In this study, a
metal–organic framework, namely, Zn3(BTC)2 (BTC = 1,3,5-benzenetricaboxylic acid),
was solvothermally synthesized and employed as a catalyst for biodiesel
production from degummed vegetable oil via a one-step transesterification
and esterification reaction. The resulting Zn3(BTC)2 particles exhibit a well-defined triclinic structure with
an average size of about 1.2 μm, high specific surface area
of 1176 m2/g, and thermal stability up to 300 °C.

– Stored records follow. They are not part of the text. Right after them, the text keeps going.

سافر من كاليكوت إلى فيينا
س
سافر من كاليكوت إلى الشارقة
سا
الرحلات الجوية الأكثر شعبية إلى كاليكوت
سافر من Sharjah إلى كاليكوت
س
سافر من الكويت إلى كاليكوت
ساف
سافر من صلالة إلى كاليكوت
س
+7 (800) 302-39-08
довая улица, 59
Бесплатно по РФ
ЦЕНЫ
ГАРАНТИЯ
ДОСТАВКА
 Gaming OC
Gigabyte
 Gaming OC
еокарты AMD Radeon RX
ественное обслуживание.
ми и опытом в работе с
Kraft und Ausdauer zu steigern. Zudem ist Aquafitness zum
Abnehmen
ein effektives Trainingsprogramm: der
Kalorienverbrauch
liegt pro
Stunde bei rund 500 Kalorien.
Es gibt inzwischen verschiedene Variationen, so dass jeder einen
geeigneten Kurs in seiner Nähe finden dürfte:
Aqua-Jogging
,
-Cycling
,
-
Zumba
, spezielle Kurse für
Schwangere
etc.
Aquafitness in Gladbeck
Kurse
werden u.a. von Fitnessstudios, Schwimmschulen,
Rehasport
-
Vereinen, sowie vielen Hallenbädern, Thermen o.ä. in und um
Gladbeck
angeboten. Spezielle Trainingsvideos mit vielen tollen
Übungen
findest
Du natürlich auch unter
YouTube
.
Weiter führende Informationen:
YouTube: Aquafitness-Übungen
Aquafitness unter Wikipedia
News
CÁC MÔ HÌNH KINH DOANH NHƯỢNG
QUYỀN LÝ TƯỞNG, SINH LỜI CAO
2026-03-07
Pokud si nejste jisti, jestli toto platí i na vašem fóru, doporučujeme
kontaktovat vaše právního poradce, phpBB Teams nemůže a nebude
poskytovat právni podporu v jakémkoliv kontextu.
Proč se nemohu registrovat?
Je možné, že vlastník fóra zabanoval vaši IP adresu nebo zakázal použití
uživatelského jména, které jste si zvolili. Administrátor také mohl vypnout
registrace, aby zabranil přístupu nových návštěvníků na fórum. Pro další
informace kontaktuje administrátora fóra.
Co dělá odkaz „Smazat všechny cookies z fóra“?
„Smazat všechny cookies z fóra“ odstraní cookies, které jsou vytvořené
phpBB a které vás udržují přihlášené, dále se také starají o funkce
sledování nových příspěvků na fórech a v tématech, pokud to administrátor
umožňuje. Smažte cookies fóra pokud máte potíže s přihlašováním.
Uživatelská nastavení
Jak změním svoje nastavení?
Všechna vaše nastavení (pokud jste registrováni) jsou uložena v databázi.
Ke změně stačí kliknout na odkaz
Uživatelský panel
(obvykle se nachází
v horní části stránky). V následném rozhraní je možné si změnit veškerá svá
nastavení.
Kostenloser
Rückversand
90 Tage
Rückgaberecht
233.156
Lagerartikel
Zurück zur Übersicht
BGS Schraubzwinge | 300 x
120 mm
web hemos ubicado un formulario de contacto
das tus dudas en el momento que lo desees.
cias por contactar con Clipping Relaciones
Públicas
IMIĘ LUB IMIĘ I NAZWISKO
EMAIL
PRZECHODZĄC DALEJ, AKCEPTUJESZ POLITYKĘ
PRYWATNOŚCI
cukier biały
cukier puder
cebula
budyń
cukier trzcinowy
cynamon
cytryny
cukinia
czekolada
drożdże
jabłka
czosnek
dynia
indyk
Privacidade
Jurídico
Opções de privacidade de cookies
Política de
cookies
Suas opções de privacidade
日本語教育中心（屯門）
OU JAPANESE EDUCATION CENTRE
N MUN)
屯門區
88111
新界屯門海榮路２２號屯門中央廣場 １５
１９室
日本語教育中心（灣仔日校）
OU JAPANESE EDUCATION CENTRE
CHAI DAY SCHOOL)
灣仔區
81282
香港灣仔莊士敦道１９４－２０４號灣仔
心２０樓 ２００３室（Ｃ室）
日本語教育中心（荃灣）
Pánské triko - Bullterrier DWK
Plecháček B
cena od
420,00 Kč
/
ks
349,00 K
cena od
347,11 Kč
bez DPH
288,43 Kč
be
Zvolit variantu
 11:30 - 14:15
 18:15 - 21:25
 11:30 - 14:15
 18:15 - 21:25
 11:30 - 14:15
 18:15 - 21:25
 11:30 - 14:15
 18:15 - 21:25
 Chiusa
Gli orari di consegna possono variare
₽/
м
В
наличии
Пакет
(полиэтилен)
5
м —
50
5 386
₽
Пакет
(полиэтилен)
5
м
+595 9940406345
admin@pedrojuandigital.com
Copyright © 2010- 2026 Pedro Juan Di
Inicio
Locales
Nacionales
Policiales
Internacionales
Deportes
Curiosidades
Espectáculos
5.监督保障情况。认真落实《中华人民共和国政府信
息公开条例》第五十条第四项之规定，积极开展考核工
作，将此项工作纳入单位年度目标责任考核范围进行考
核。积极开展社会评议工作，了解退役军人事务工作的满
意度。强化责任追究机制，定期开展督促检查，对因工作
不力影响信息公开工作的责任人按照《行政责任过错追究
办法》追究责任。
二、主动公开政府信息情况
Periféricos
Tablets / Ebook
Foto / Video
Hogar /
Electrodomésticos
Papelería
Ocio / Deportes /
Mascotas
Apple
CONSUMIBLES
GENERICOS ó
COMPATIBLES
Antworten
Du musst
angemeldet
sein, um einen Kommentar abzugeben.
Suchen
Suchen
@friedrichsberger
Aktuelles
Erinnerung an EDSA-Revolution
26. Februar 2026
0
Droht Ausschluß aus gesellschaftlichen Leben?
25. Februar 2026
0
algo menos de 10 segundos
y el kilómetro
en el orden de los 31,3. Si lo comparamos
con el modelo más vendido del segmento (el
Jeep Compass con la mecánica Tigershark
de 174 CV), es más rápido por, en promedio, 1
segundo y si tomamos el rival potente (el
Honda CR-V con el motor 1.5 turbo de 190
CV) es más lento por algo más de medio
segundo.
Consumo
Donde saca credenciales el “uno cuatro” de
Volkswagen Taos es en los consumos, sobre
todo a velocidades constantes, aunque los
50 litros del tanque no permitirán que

The response surface methodology–Box–Behnken design
(RSM–BBD) was employed to identify the optimal reaction conditions
and to model the biodiesel yield in relation to three important parameters,
namely, the methanol/oil molar ratio (4:1–8:1), temperature
(45–65 °C), and time (1.5–4.5 h). Under the optimized
reaction conditions (i.e., 6:1 methanol/oil molar ratio, 65 °C,
4.5 h), the maximum biodiesel yield reached 89.89% in a 1 wt % catalyst,
which agreed very well with the quadratic polynomial model’s
prediction (89.96%). The intrinsic catalytic activity of Zn3(BTC)2, expressed as the turnover frequency, was found
to be superior to that of other MOF catalysts applied in the transesterification
and esterification reactions. The reusability study showed that the
as-synthesized Zn3(BTC)2 catalyst exhibited
good stability upon three consecutive reuses without a noticeable
decrease in the methyl ester yield (∼4%) and any appreciable
metal leaching (<5%). Furthermore, a preliminary technoeconomic
analysis showed that the total direct operating cost for the kilogram-scale
production of Zn3(BTC)2 is estimated to be US$50,
which may sound economically attractive.